There is a difference between a bunny hop and a gallop-are you sure she isn't galloping? The gallop is a faster gait than a bunny hop.

Rotatory Gallop

The bunny hop is a very awkward and unnatural gait for a dog. The fact that she trots coming back to you leads me to believe she could be galloping.

Young pups also grow oddly sometimes times-high in the rear for a while and then high in the front  That can lead to gait oddities as well, but they are temporary.

Does she exhibit any other signs-difficulty in getting up, soreness after playing, etc.?

If you are still worried, x-rays may help. And, supplements certainly wouldn't hurt, whether she has joint issues or not.


----------



## Florabora22 (Nov 30, 2008)

Bunny hopping is really noticeable if it's true bunny hopping. My Flora will run using both of her hind legs simultaneously to propel her forward, thus the term "bunny hop." Are you sure it's not just an awkward gallop, as Tahnee suggested? I think at this young of an age it's probably just more awkwardness, but if you see other indications that your dog may be in pain or uncomfortable, by all means get to a vet.


----------



## hotel4dogs (Sep 29, 2008)

very cool website Linda, thanks!
HD tends to show up between 6 and 24 months of age, so if it's a true bunny hop I would be concerned. As Kim said, once you've seen it, you'd recognize it anywhere. They use their core muscles to propel themselves forward, with both back legs together, rather than their back legs providing the propulsion. and it indicates a serious problem.


----------



## puppydogs (Dec 6, 2010)

sns3948 said:


> Bunny hopping is a classic sign of hip dysplasia. You might want to think about getting some x-rays at the vet. When Bentley was around 3 mo. we noticed that he walked with a little bit of a limp. Our vet said it was growing pains and it could last up to a year. I started giving him Ester C, a vitamin C supplement (it promotes collagen production which stabilizes the hips) and the limp is gone and he runs around like a nut. I would imagine it would be something around those lines (of course I'm not a vet though) but I would definitely see a vet to rule it out. BTW the Ester C really does work wonders...my parents give it to their 16yo chocolate lab who, on good days, still takes his running laps around their pool and goes up and down stairs on a daily basis.
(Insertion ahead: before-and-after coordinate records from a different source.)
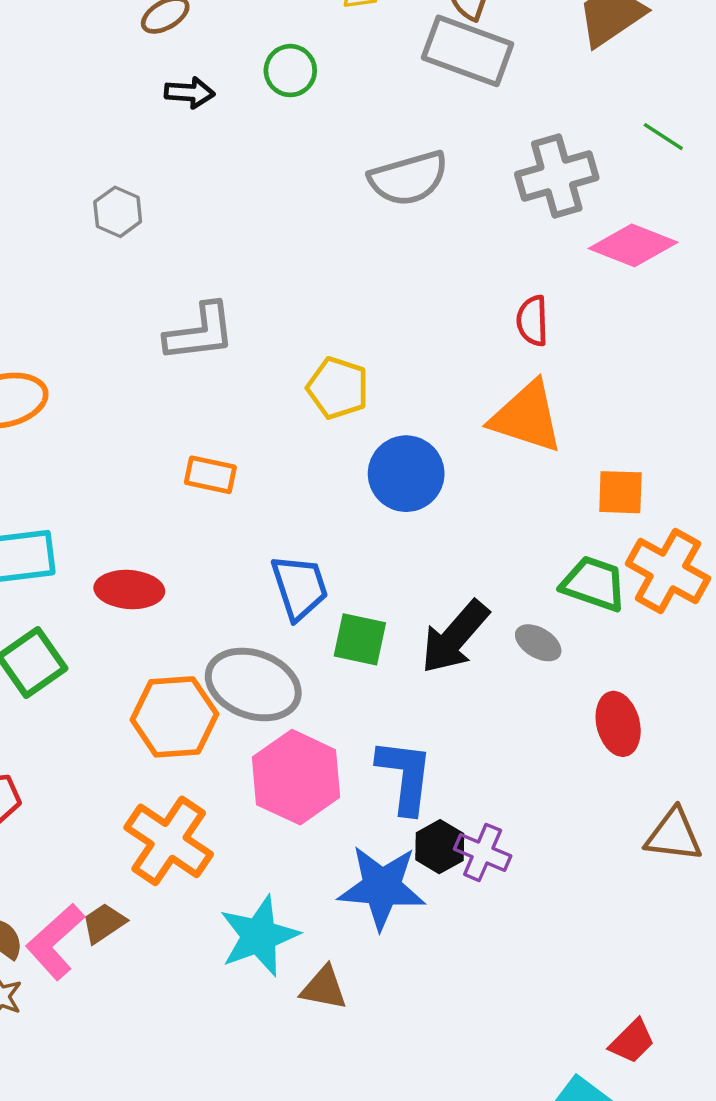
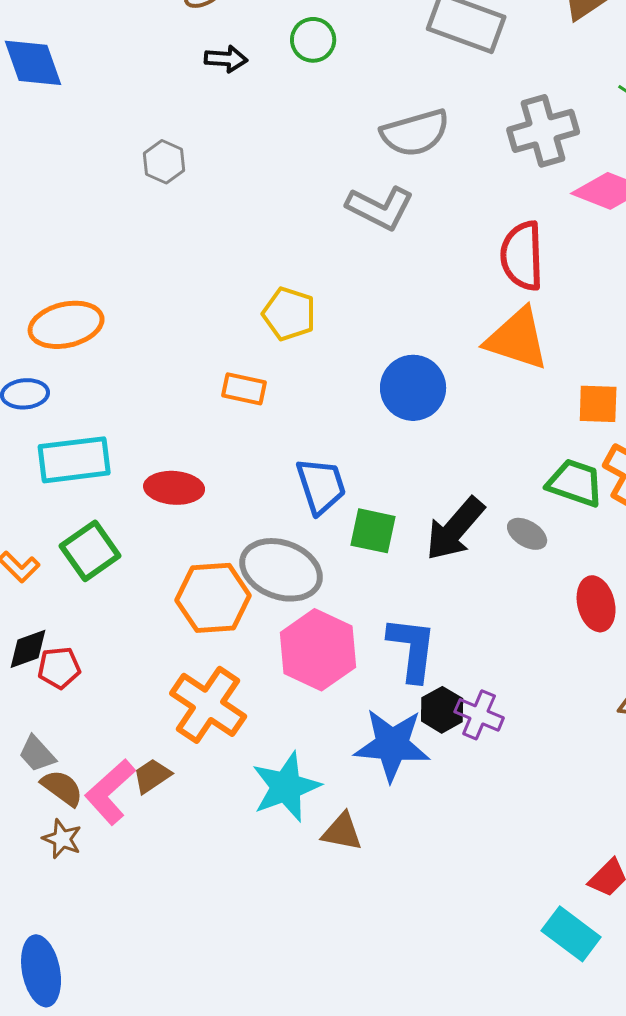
red semicircle: (532, 321) -> (522, 256), size x1.6
gray L-shape: (200, 332) -> (380, 208), moved, turned 34
yellow pentagon: (338, 388) -> (289, 314), moved

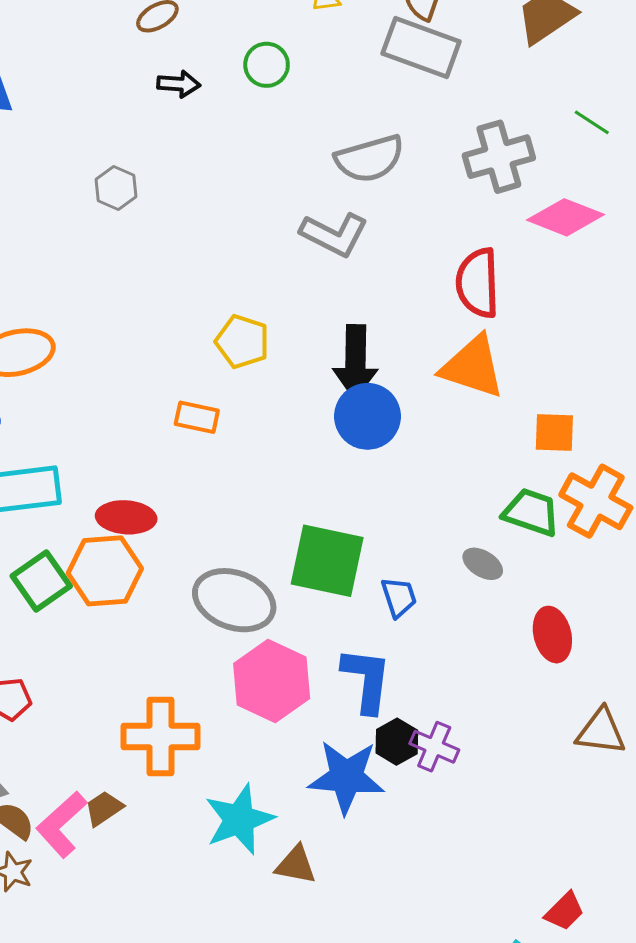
blue trapezoid: (321, 486) -> (399, 597), moved, size x0.7
black arrow: (455, 529) -> (355, 362), moved, turned -40
green square: (373, 531) -> (327, 561), size x1.6
orange hexagon: (213, 598) -> (105, 571), moved
orange cross: (208, 705) -> (160, 737), turned -34

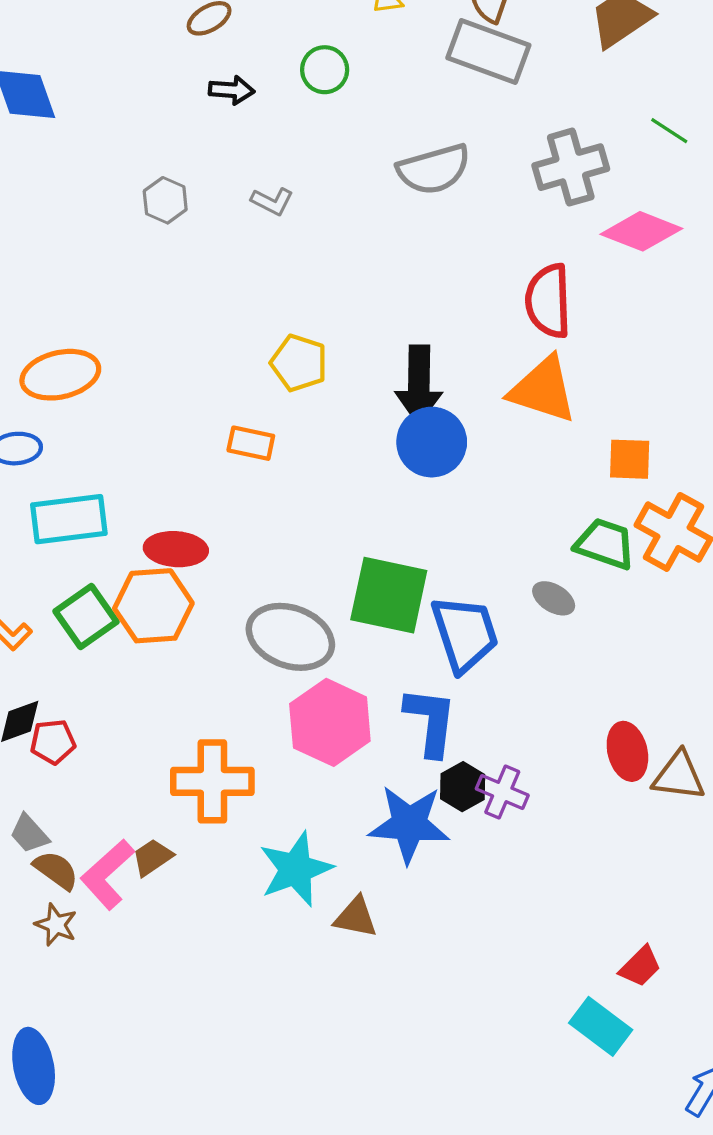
gray L-shape: (334, 234) -> (272, 201), moved, size x0.6
blue trapezoid: (399, 597) -> (465, 634), size x1.8
red ellipse: (552, 635) -> (627, 751), moved

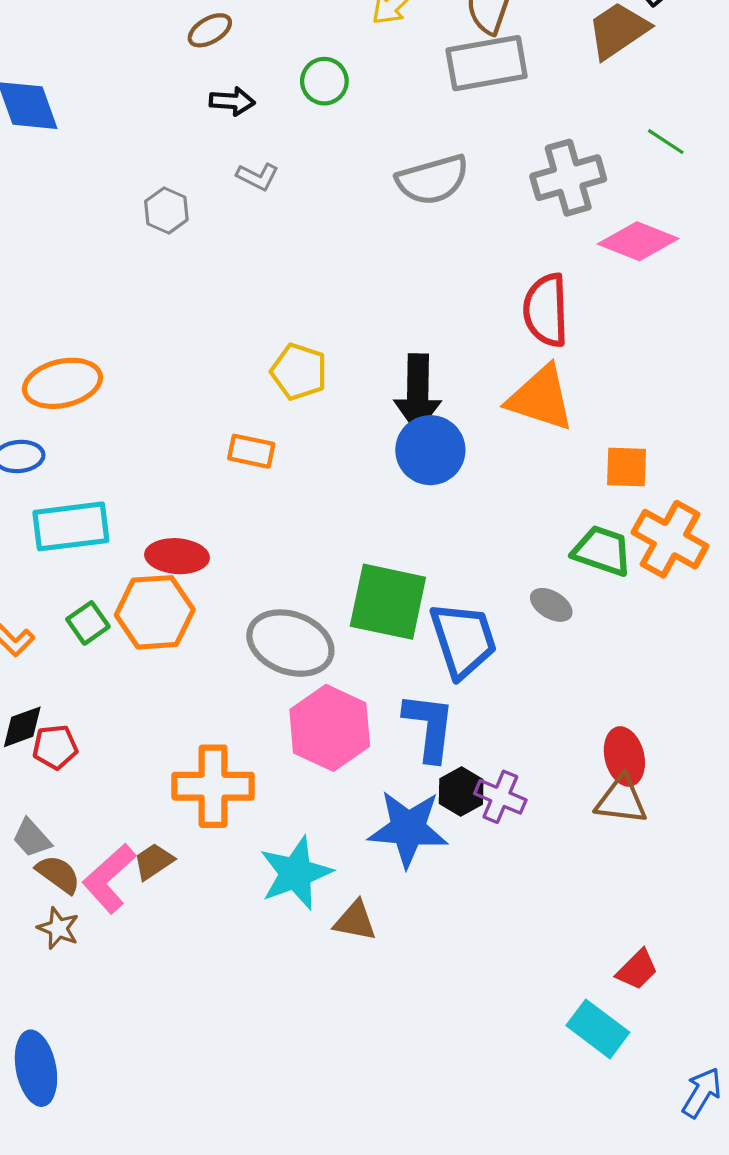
gray rectangle: (488, 52) -> (487, 63), turned -30
gray L-shape: (272, 201) -> (258, 177), moved
green square: (86, 617) -> (88, 623), size x0.7
brown triangle: (679, 776) -> (621, 800), moved

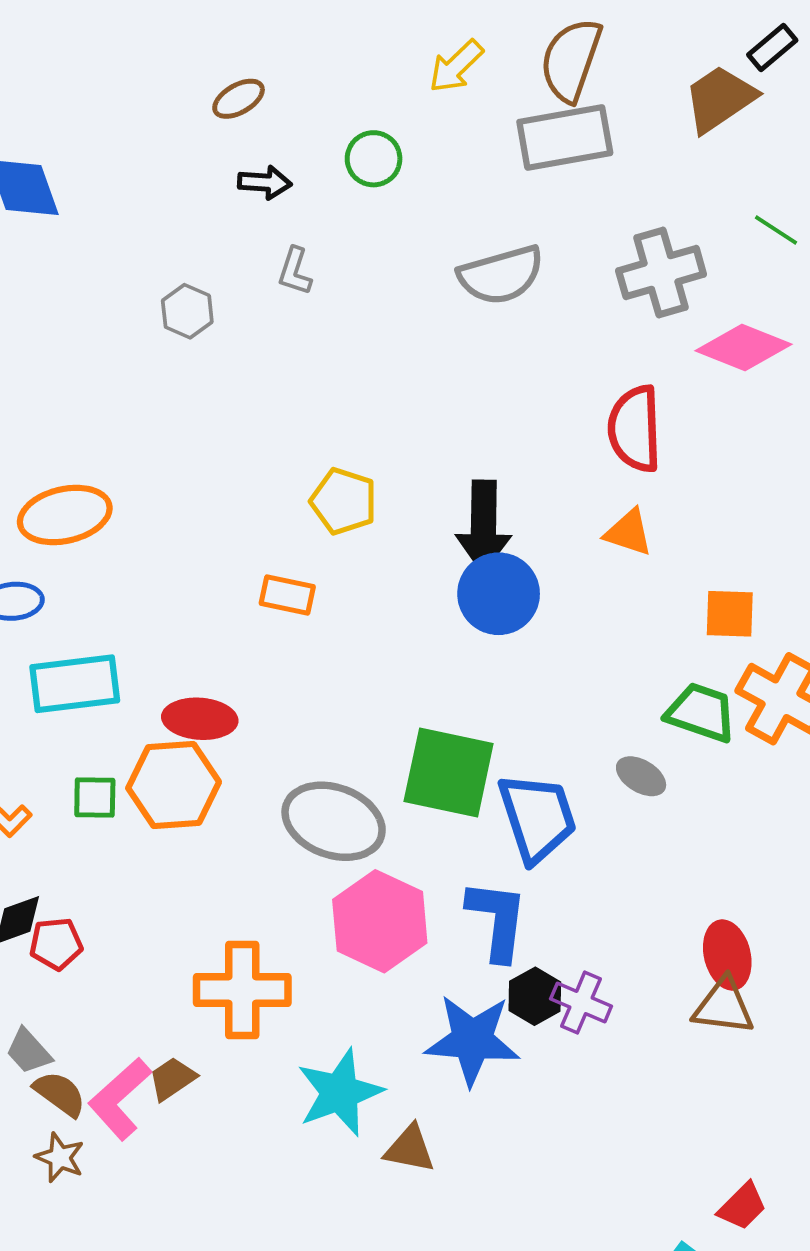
gray L-shape: (258, 177) -> (295, 271), turned 81
orange triangle: (541, 398) -> (629, 532), size x0.6
green square: (88, 623) -> (95, 798), turned 36

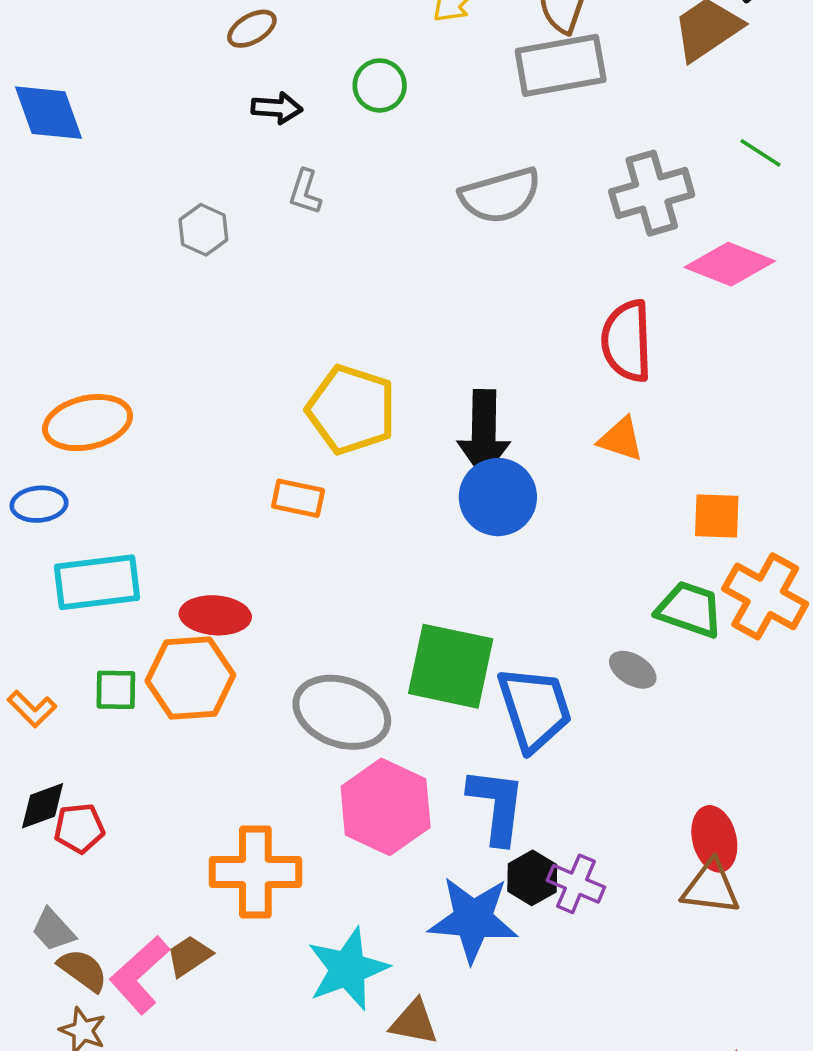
yellow pentagon: (344, 501) -> (351, 410), size x1.4

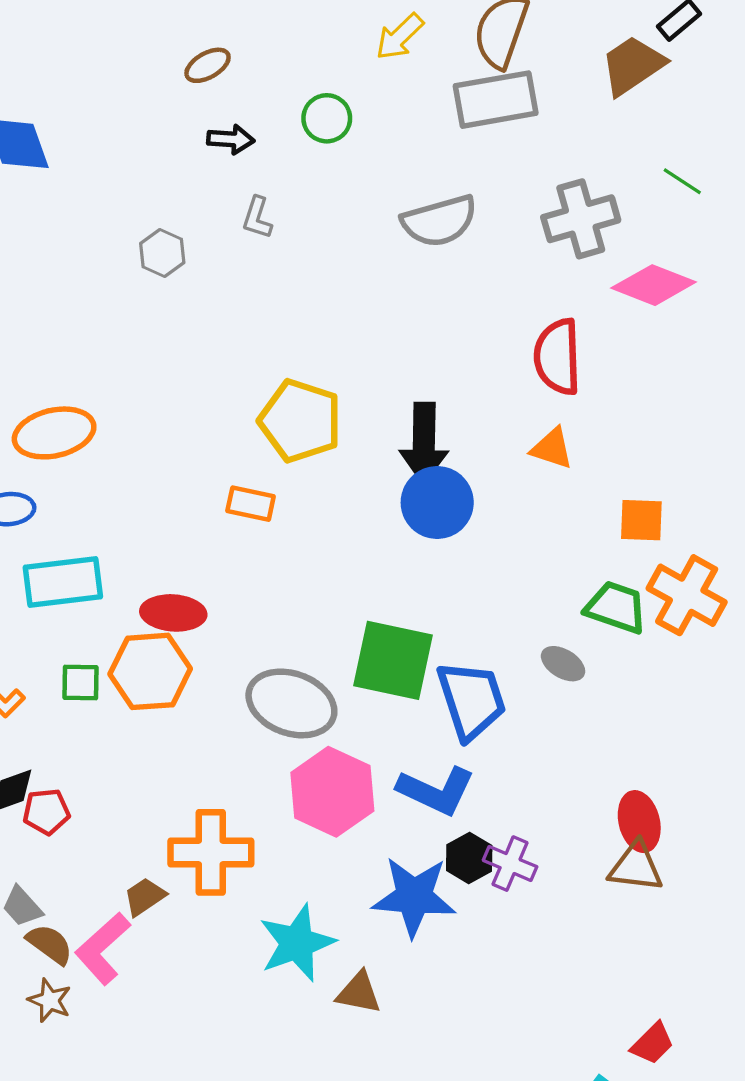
blue L-shape: (497, 806) -> (436, 791), turned 108
brown trapezoid: (189, 956) -> (145, 897), moved

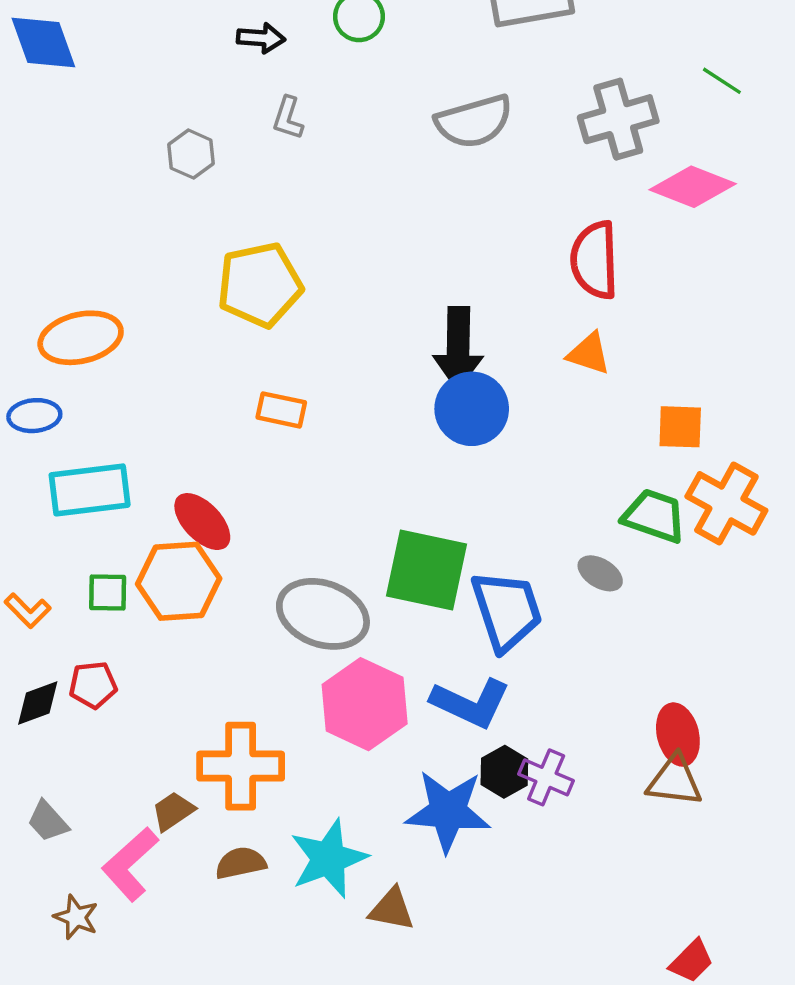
yellow pentagon: (300, 421) -> (260, 285), moved, turned -30
red ellipse: (173, 613) -> (202, 522), turned 42
red pentagon: (46, 812) -> (93, 685), moved
brown semicircle: (50, 944) -> (241, 863), moved, turned -48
Thanks, where did you buy the ester C? Is it for dogs at the pet store?


----------



## sns3948 (Aug 2, 2011)

Actually it's for people but you can give it to dogs too. We buy it at Kmart- they sell 500mg gummies (60 gummies for $6.50) I've also seen it at walmart, target, any of those big retail stores. Bentley gets one gummy a day after he eats breakfast. Vet said it was perfectly fine and there was a study done a few years ago that had ester C given to large breed puppies...none of the puppies in the study developed hip problems through their adult lives. I'll take a look and see if I can find it.


----------



## puppydogs (Dec 6, 2010)

so i'm still a bit confused. How do your dogs hind legs look when they bolt to chase a ball as fast as they can? Even on animal planet they show greyhounds with both hind legs together when they are running....


----------



## Tahnee GR (Aug 26, 2006)

puppydogs said:


> so i'm still a bit confused. How do your dogs hind legs look when they bolt to chase a ball as fast as they can? Even on animal planet they show greyhounds with both hind legs together when they are running....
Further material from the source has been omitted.